Nas décadas de 1970 e 1980 feministas negras como Angela Davis, bell hooks e Lélia Gonzalez já apontavam que a luta antirracista é indissolúvel da luta de classes. A recusa de feministas em reconhecer outras experiências de mulheres (que não as brancas, universitárias e de classe média) suprimiu a conexão entre raça e classe, escamoteando a situação de privilégio de um seleto grupo de mulheres forjado pelo discurso da “opressão comum”.

À medida que mais e mais mulheres adquiriram prestígio, fama ou dinheiro a partir de textos feministas ou de ganhos com o movimento feminista por igualdade no mercado de trabalho, o oportunismo individual prejudicou os apelos à luta coletiva.

bell hooks

Não há capitalismo sem racismo.

Malcolm X

Não há luta antirracista e antissexista fora da luta de classes. Pesquisas que sintetizam informações estatísticas desagregadas em gênero e raça como o Anuário das Mulheres Brasileiras (2011) evidenciam a situação de indigência e pobreza vivida por mulheres negras e a sua concentração em postos de trabalhado vulneráveis como o trabalho doméstico e o de cuidados em regiões metropolitanas e Distrito Federal. Os recentes estudos sobre relações de gênero no mundo do trabalho pouco têm avançado em considerar a questão racial como um dos principais elementos na distribuição de lugares e papéis sociais que constituem as desigualdades na sociedade capitalista.

Esse silenciamento pode ser explicado pela maneira como vem se consolidando os estudos feministas e de gênero nas universidades brasileiras com produções teóricas cada vez mais sofisticadas e distanciadas da realidade de mulheres pobres e racializadas que compõem parte significativa da força de trabalho. Para bell hooks (1984), “tem sido mais fácil para as mulheres brancas que não vivenciam opressão de raça ou classe se concentrarem exclusivamente no gênero”.

Nas décadas de 1970 e 1980 feministas negras como Angela Davis, bell hooks e Lélia Gonzalez já apontavam que a luta antirracista é indissolúvel da luta de classes.
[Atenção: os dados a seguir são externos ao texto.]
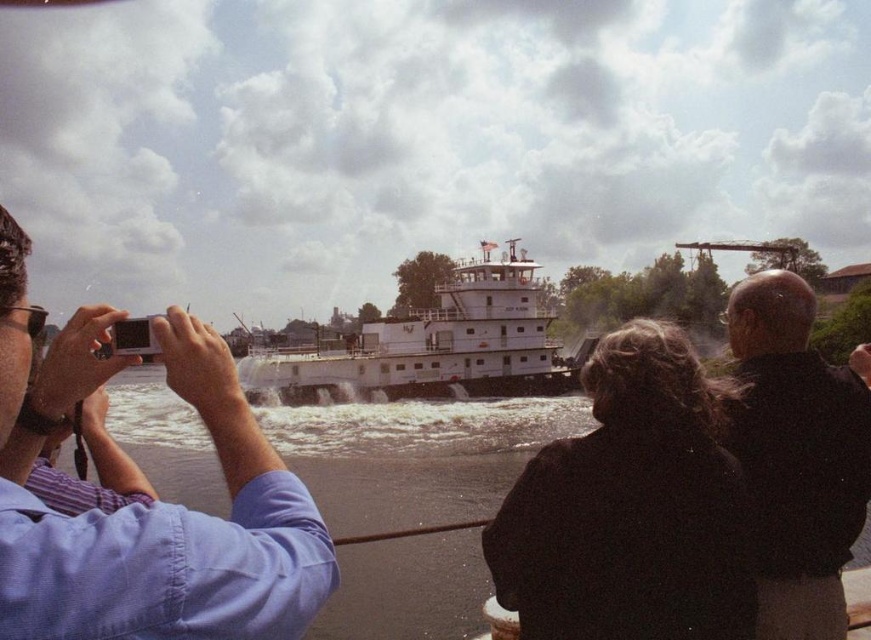 Which is in front, point (753, 330) or point (287, 378)?

Point (753, 330) is in front.

Is point (822, 451) farther from camera compared to point (520, 330)?

No, (822, 451) is in front of (520, 330).

Locate an element on the screen. The width and height of the screenshot is (871, 640). black leather jacket at upper right is located at coordinates (797, 452).

Which is behind, point (125, 573) or point (787, 340)?

Positioned behind is point (787, 340).

Which is more to the left, matte white camera at left or black leather jacket at upper right?

From the viewer's perspective, matte white camera at left appears more on the left side.

At what (x,y) coordinates should I click in order to perform the action: click on matte white camera at left. Please return your answer as a coordinate pair (x, y). Looking at the image, I should click on (150, 504).

Who is more distant from viewer, (140,536) or (287,348)?

The point (287,348) is behind.

Between matte white camera at left and white matte tugboat at center, which one has more height?

white matte tugboat at center

Between point (302, 545) and point (498, 392), which one is positioned in front?

Point (302, 545) is in front.

You are a GUI agent. You are given a task and a screenshot of the screen. Output one action in this format:
    pyautogui.click(x=<x>, y=<y>)
    Task: Click on the matte white camera at left
    
    Given the screenshot: What is the action you would take?
    pyautogui.click(x=150, y=504)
A recusa de feministas em reconhecer outras experiências de mulheres (que não as brancas, universitárias e de classe média) suprimiu a conexão entre raça e classe, escamoteando a situação de privilégio de um seleto grupo de mulheres forjado pelo discurso da “opressão comum”.

Nancy Fraser (2009) lembra o quanto o feminismo prosperou no momento da ascensão do neoliberalismo em que as reivindicações por justiça foram substituídas em função do reconhecimento da identidade e da diferença, reprimindo a memória de um igualitarismo social. A promessa emancipatória do feminismo, aos poucos deu lugar aos interesses individuais de mulheres privilegiadas que almejavam a igualdade com os homens de sua classe. As lutas feministas foram facilmente cooptadas pelo pensamento burguês a medida que mulheres brancas foram beneficiadas pelo movimento.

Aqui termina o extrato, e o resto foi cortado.